### [Instructions to follow]
Go through the entries and copy every line that has the string "Airborne" in it.

### [Data extract]
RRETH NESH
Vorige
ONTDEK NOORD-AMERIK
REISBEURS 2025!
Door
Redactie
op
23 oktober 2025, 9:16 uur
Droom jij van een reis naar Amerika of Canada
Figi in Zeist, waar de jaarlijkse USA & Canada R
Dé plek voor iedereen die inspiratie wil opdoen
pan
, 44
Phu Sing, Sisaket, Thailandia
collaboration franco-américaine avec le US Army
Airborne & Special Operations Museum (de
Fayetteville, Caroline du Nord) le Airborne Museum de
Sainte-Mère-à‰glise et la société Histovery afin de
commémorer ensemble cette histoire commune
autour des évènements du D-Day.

* * *

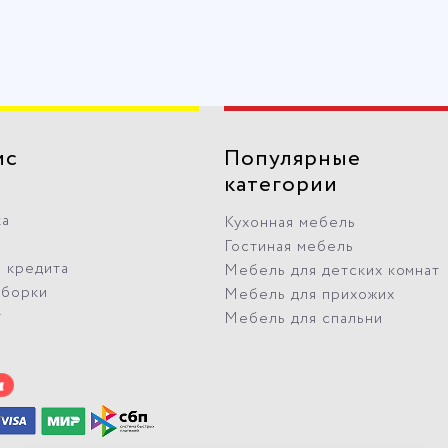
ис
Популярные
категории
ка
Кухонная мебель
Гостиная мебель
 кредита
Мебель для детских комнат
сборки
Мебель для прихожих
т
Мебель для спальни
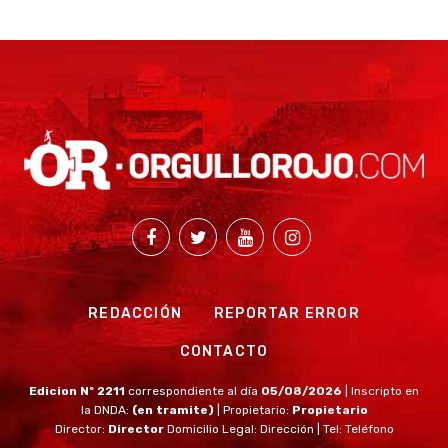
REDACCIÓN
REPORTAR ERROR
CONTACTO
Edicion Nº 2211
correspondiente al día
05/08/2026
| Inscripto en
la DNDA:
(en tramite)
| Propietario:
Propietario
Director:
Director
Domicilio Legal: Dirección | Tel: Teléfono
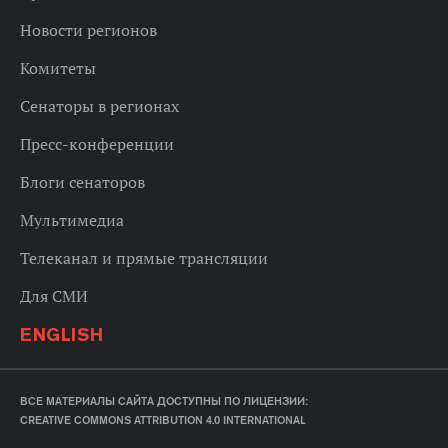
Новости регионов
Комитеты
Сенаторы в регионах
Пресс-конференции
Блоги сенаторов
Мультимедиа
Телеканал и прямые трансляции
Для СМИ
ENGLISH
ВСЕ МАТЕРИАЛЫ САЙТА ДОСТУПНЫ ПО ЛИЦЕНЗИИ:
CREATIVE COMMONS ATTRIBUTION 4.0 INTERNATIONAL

### [Task output]
Airborne & Special Operations Museum (de
Fayetteville, Caroline du Nord) le Airborne Museum de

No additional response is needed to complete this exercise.